* **REQUIRED ACTION**:
The pictures in the listing below are to be skipped, while the lines between the line holding "Auriculares Inalámbricos" and the line holding "Автоматика для котлов", inclusive, are to be output exactly.

* **MATERIALS PROVIDED**:
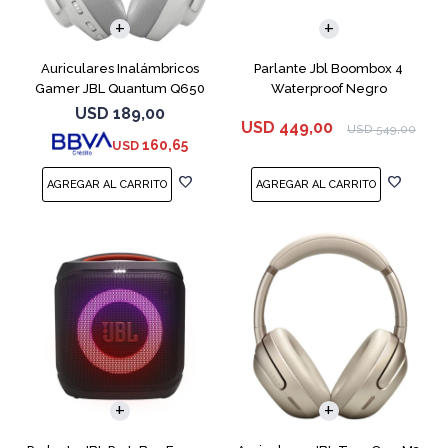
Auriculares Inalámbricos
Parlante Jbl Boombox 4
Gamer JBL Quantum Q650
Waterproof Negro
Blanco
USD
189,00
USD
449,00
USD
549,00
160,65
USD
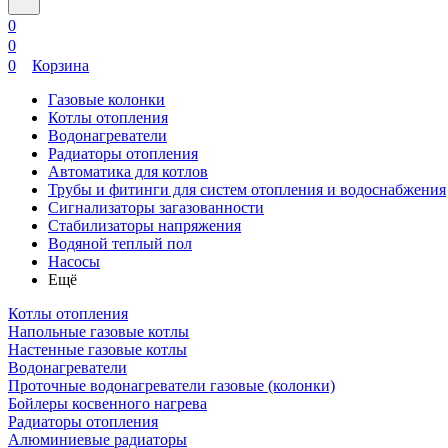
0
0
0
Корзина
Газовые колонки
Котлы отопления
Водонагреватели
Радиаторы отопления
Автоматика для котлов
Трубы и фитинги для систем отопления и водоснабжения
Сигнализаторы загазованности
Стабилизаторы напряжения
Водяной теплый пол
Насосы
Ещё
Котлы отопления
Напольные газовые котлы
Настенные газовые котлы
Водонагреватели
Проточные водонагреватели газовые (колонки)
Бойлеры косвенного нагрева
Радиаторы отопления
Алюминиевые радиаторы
...
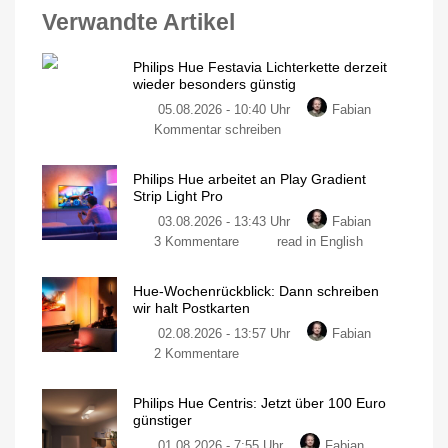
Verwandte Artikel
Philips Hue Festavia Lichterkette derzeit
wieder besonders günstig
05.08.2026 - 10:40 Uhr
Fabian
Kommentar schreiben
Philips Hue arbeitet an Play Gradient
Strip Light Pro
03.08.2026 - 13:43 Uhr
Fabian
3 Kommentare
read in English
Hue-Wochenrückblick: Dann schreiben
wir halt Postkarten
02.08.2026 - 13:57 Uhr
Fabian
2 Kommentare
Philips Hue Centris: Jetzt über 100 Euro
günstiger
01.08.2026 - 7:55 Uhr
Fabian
...
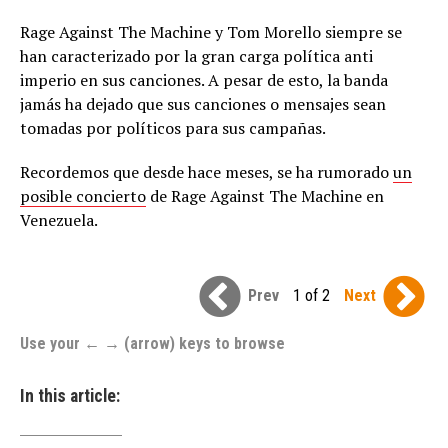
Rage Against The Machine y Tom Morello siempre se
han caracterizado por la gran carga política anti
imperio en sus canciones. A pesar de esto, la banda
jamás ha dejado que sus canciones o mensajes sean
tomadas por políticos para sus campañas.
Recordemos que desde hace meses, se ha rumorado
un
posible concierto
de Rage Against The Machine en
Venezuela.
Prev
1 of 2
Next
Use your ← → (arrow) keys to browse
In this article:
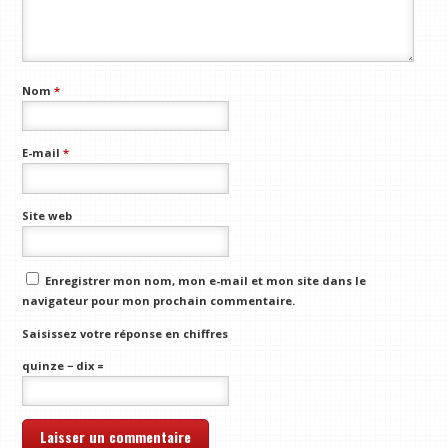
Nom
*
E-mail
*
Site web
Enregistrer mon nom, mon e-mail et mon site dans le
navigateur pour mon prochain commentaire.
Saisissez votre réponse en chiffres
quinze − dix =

* **RESULT FOR THIS EXERCISE**:
Auriculares Inalámbricos
Parlante Jbl Boombox 4
Gamer JBL Quantum Q650
Waterproof Negro
Blanco
USD
189,00
USD
449,00
USD
549,00
160,65
USD
0
0
0
Корзина
Газовые колонки
Котлы отопления
Водонагреватели
Радиаторы отопления
Автоматика для котлов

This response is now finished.